» What is required
Word for word, repeat all of the entries below.

» Provided data
───

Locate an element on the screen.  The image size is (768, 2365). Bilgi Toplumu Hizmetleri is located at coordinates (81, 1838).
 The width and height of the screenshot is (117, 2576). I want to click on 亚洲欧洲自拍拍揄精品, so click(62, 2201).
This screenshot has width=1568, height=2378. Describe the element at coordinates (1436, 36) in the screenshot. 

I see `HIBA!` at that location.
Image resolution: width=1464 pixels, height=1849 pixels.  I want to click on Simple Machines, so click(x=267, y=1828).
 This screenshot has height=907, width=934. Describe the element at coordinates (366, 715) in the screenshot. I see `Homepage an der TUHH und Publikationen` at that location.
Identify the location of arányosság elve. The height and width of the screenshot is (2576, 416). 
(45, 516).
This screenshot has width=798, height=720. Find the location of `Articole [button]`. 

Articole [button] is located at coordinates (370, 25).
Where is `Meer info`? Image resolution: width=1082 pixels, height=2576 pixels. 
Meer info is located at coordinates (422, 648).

───

» Exercise output
Locate an element on the screen.  The image size is (768, 2365). Bilgi Toplumu Hizmetleri is located at coordinates (81, 1838).
 The width and height of the screenshot is (117, 2576). I want to click on 亚洲欧洲自拍拍揄精品, so click(62, 2201).
This screenshot has width=1568, height=2378. Describe the element at coordinates (1436, 36) in the screenshot. 

I see `HIBA!` at that location.
Image resolution: width=1464 pixels, height=1849 pixels.  I want to click on Simple Machines, so click(x=267, y=1828).
 This screenshot has height=907, width=934. Describe the element at coordinates (366, 715) in the screenshot. I see `Homepage an der TUHH und Publikationen` at that location.
Identify the location of arányosság elve. The height and width of the screenshot is (2576, 416). 
(45, 516).
This screenshot has width=798, height=720. Find the location of `Articole [button]`. 

Articole [button] is located at coordinates (370, 25).
Where is `Meer info`? Image resolution: width=1082 pixels, height=2576 pixels. 
Meer info is located at coordinates (422, 648).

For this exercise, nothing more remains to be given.